Influence of crystal structure on charge carrier effective masses in BiFeO$_3$

TL;DR

This study investigates how different crystal structures of BiFeO$_3$ influence charge carrier effective masses, revealing structural factors that can be manipulated to improve photovoltaic efficiency.

Contribution

It provides a systematic analysis of structure-effective mass relationships in BiFeO$_3$, offering design principles for optimizing photovoltaic properties through crystal structure engineering.

Findings

Identification of a tetragonal phase with light charge carriers and high polarization

Explanation of structure-effect mass relationship via orbital character changes

Guidelines for manipulating crystal structures to enhance photovoltaic performance

Abstract

Ferroelectric-based photovoltaics have shown great promise as a source of renewable energy, thanks to their in-built charge separation capability, yet their efficiency is often limited by low charge carrier mobilities. In this work, we compare the photovoltaic prospects of various phases of the multiferroic material BiFeO$_3$ by evaluating their charge carrier effective masses using first-principles simulations. We identify a tetragonal phase with the promising combination of a large spontaneous polarisation and relatively light charge carriers.

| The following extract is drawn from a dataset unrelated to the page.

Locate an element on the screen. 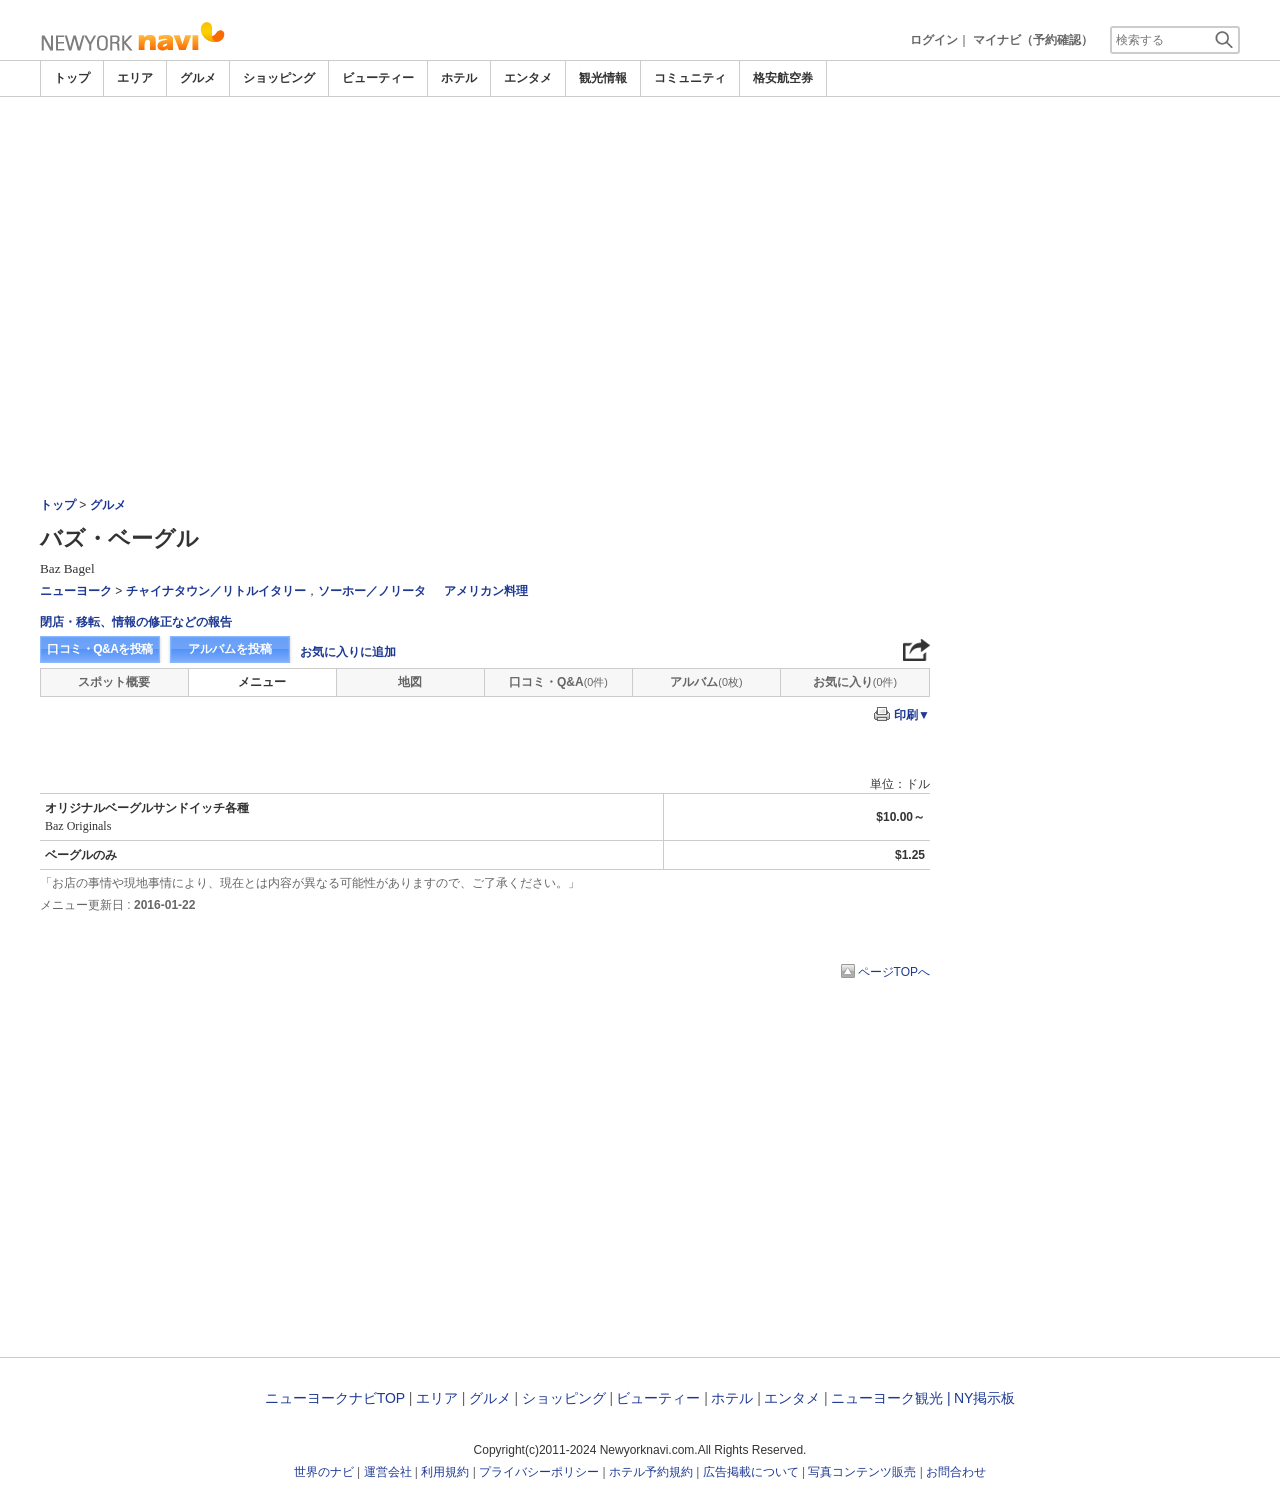 The height and width of the screenshot is (1511, 1280). 世界のナビ is located at coordinates (324, 1472).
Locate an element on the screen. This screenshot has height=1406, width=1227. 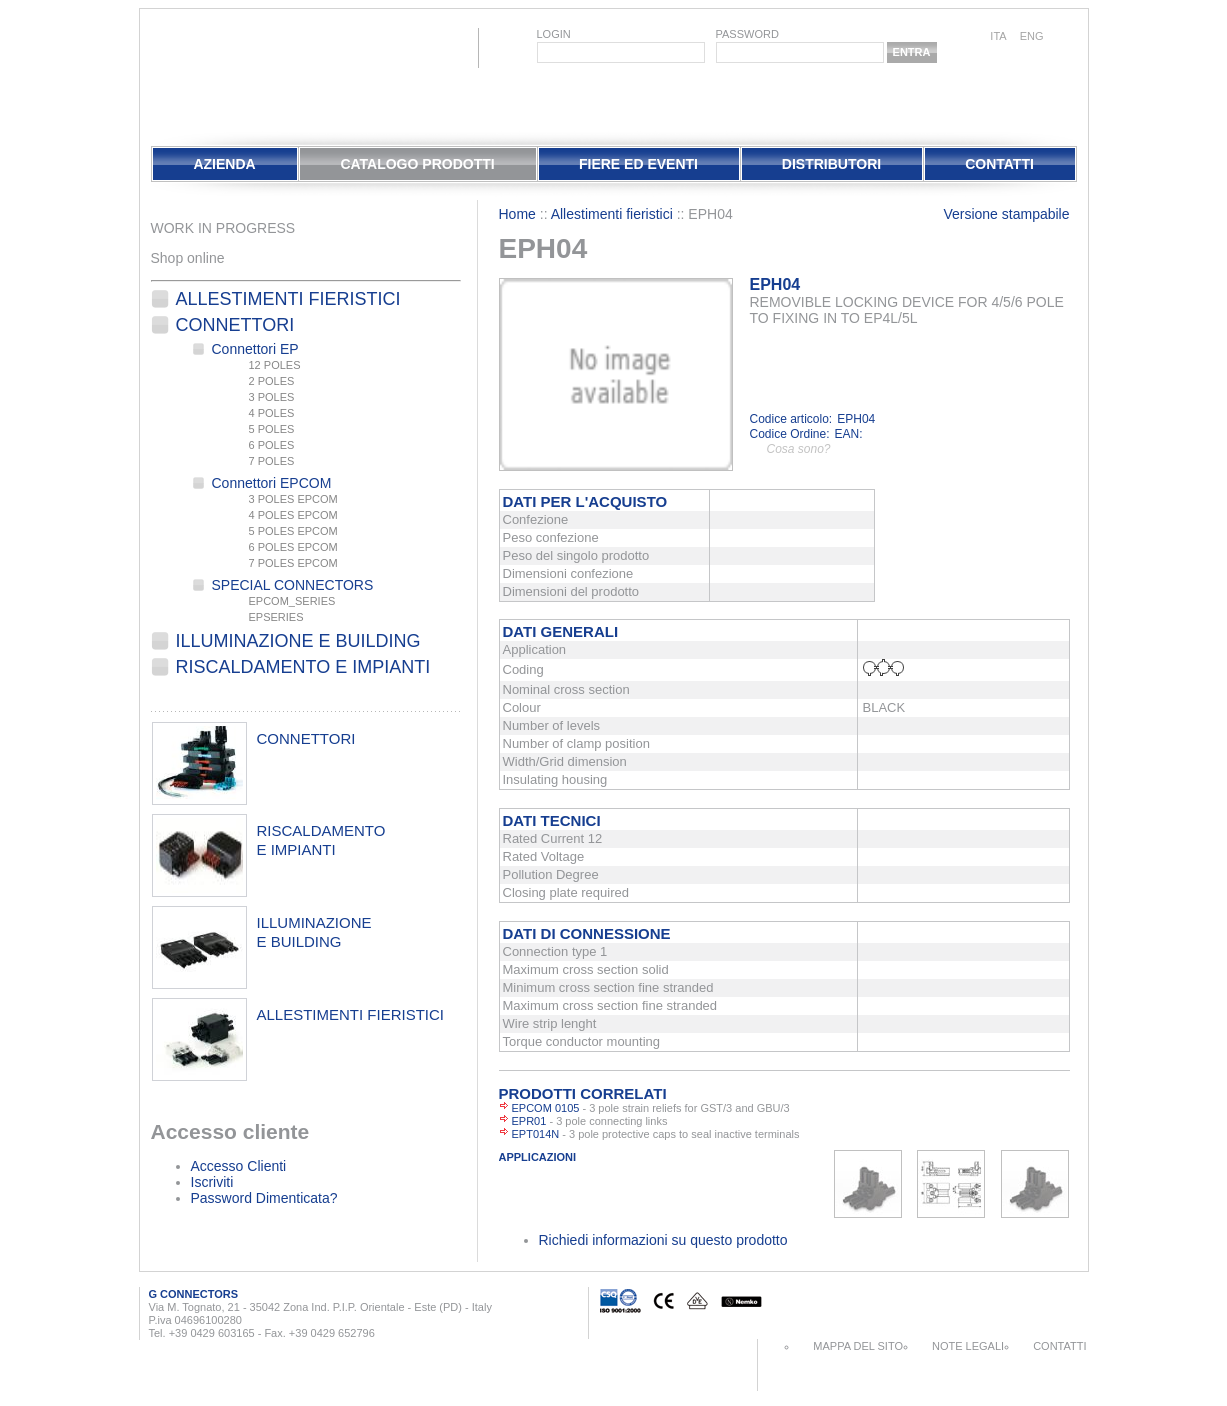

From a systematic study of the octahedral distortions present in BiFeO$_3$, we explain the relationship between structure and effective masses in terms of the changes to the orbital character and overlap at the band edges that result from changes in the geometry. The findings in this study provide some design principles to engineer desired effective masses in BiFeO$_3$ and similar materials through manipulation of their crystal structures in experimentally accessible ways.